There were of course, local tracks and paths around Dubwath and the surrounding settlements of Wythop and Embleton, suitable only for carts and people on foot. In the 18th century, tracks were improved by the introduction of the Turnpike Act and later on, by the A66 trunk road. This preceded the present dual carriageway of the 1970's which took the line of the former Cockermouth, Keswick and Penrith railway. The railway opened in 1865 and passed very close to the wetland site, the former Bassenthwaite Lake station buildings are still visible today, the line was abandoned in 1966; please note the station masters house is occupied and the land is private! The photograph here shows a scene from the 1930's and the wetland area can be seen clearly to the right of the fence line.Looking towards Bassenthwaite Lake Station

There was a level crossing by the house and signal box, taking the line across the old A66, the new road now follows the route of the railway, which for obvious reasons was built on slightly higher ground!

Early travellers used both sides of Bassenthwaite Lake for their journeys to the busy port of Whitehaven. During the "Picturesque" landscape movement of the 1750's, villas were built at Higham and Armathwaite, one is now a further education centre and the latter an exclusive hotel. The nearby Pheasant Inn was formally a farm but in 1778 became a coaching inn, catering for the thirst and rest of weary travellers.

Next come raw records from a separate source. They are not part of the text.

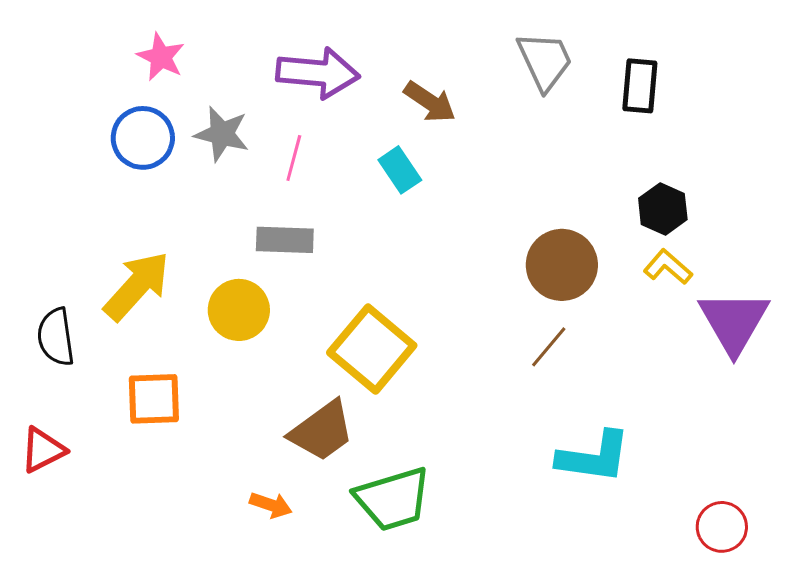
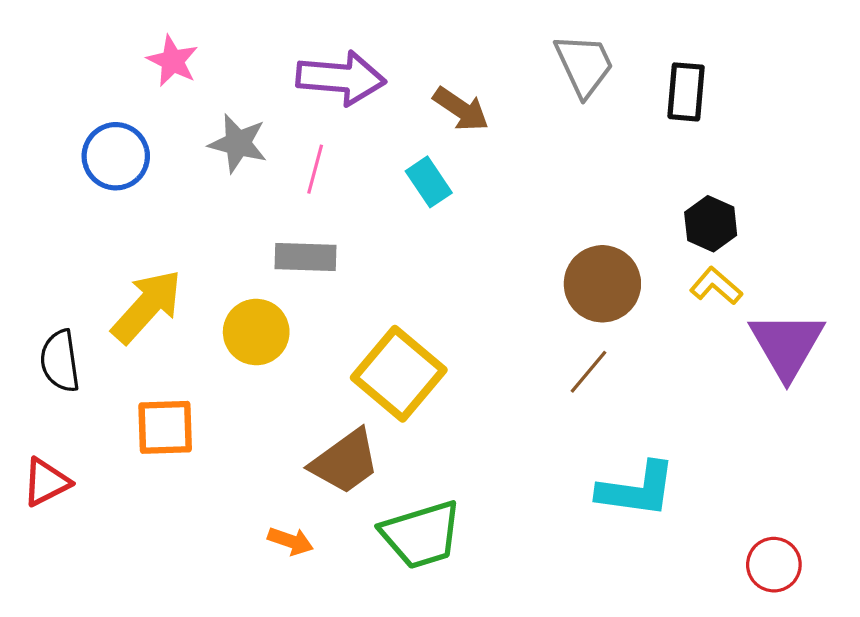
blue circle: (143, 138) -> (116, 156), moved

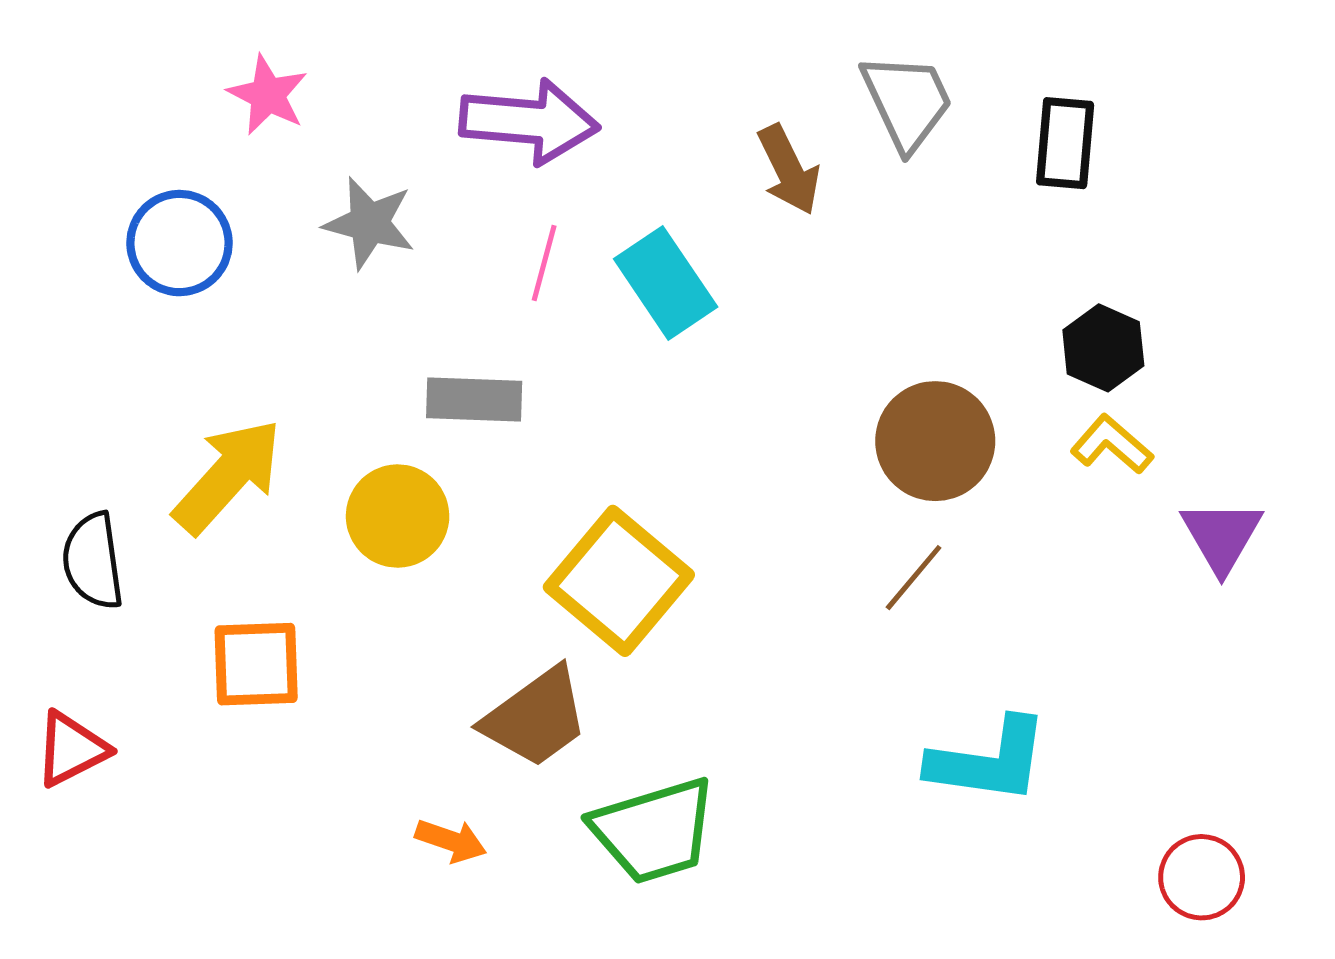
brown arrow: (461, 109) -> (789, 170), moved, turned 30
pink line: (315, 169) -> (544, 263), moved
cyan rectangle: (429, 182) -> (666, 283), size x1.4
purple triangle: (787, 345) -> (1222, 536), size x0.7

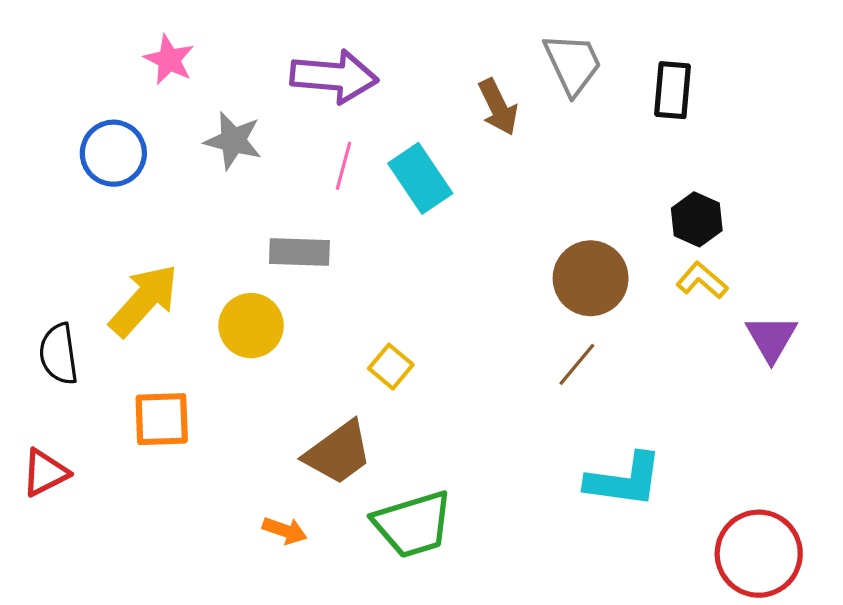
yellow square: (619, 581) -> (391, 367), size x0.5
red circle: (1202, 877) -> (759, 554), size x1.6

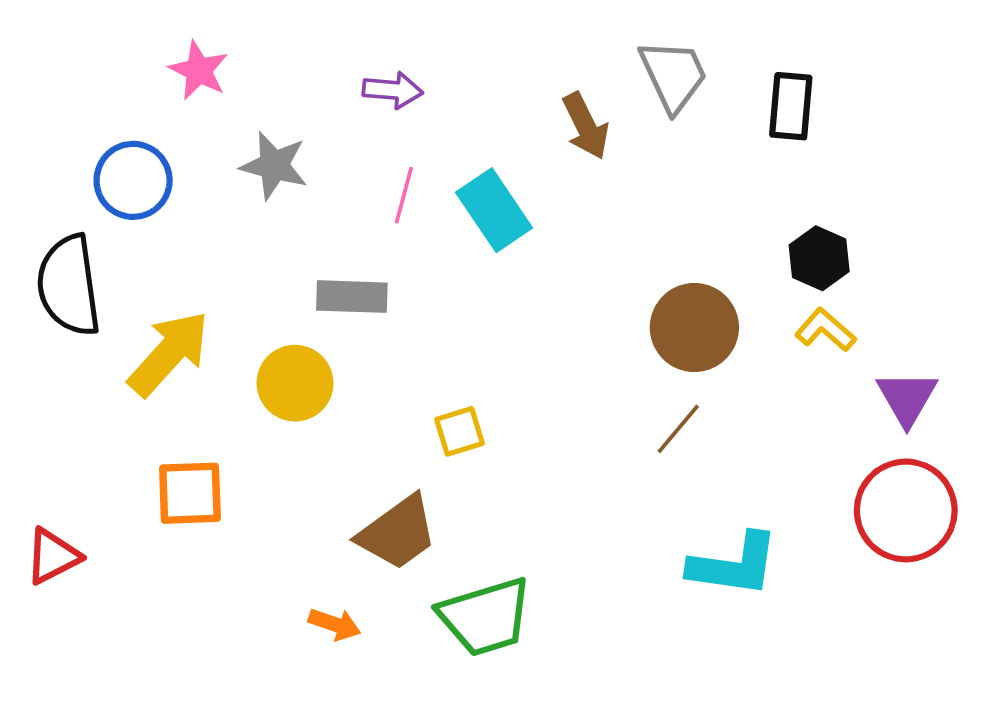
purple arrow: (334, 76) -> (393, 90), size x0.6
black semicircle: (59, 354) -> (69, 285), moved, size x1.4
yellow square: (391, 367) -> (459, 431), turned 33
red circle: (759, 554) -> (906, 510), moved

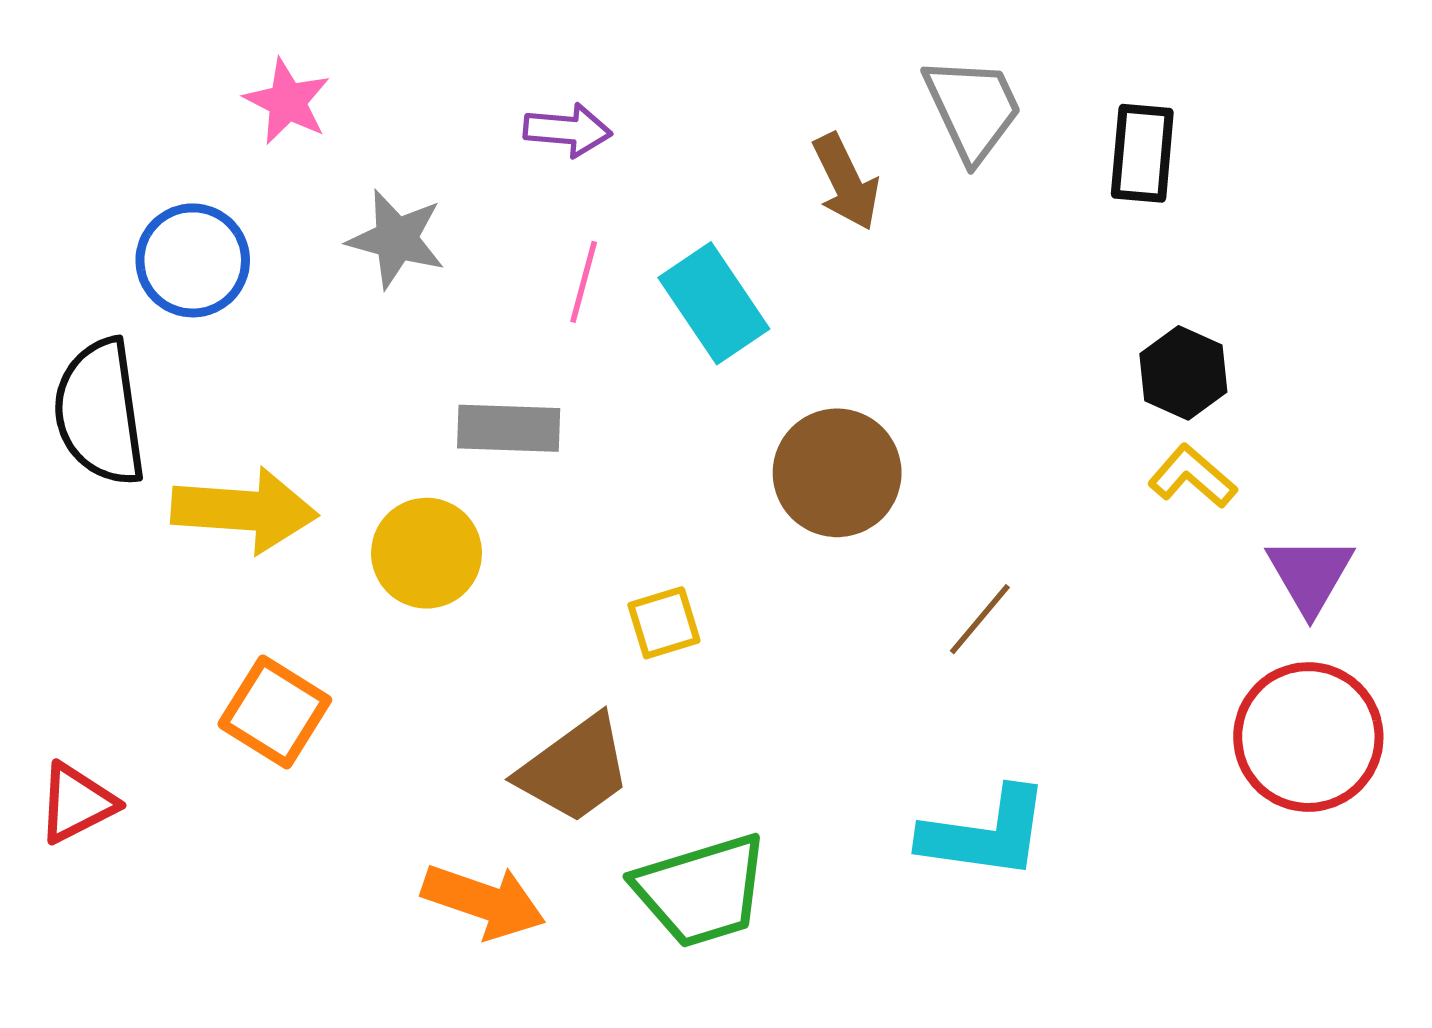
brown circle: (694, 327) -> (837, 473), moved
yellow arrow: (169, 353) -> (244, 510), turned 52
orange square: (190, 493) -> (275, 712), turned 34
cyan L-shape: (734, 565) -> (985, 833), moved
orange arrow: (335, 624) -> (484, 901), size x1.6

At Castle How, (further on past the Pheasant Inn) is the site of an ancient British Hill-Fort and on Elva Plain (near Higham Hall) are the remains of an ancient stone circle. There are strong links all over this area of Norse settlements, Bassenthwaite translates from "Batsuns thwaite or clearing", and Dubwath is "ford across the mire", which is literally correct! Look at this recent photograph of the wetland under water during the floods of October 2008.



Floods October 2008

The Heritage Lottery funded initiative called Bassenthwaite Reflections first recognised the Dubwath site as having the potential for bio-diversity and the other qualities needed for the improvement of Bassenthwaite Lakes water quality.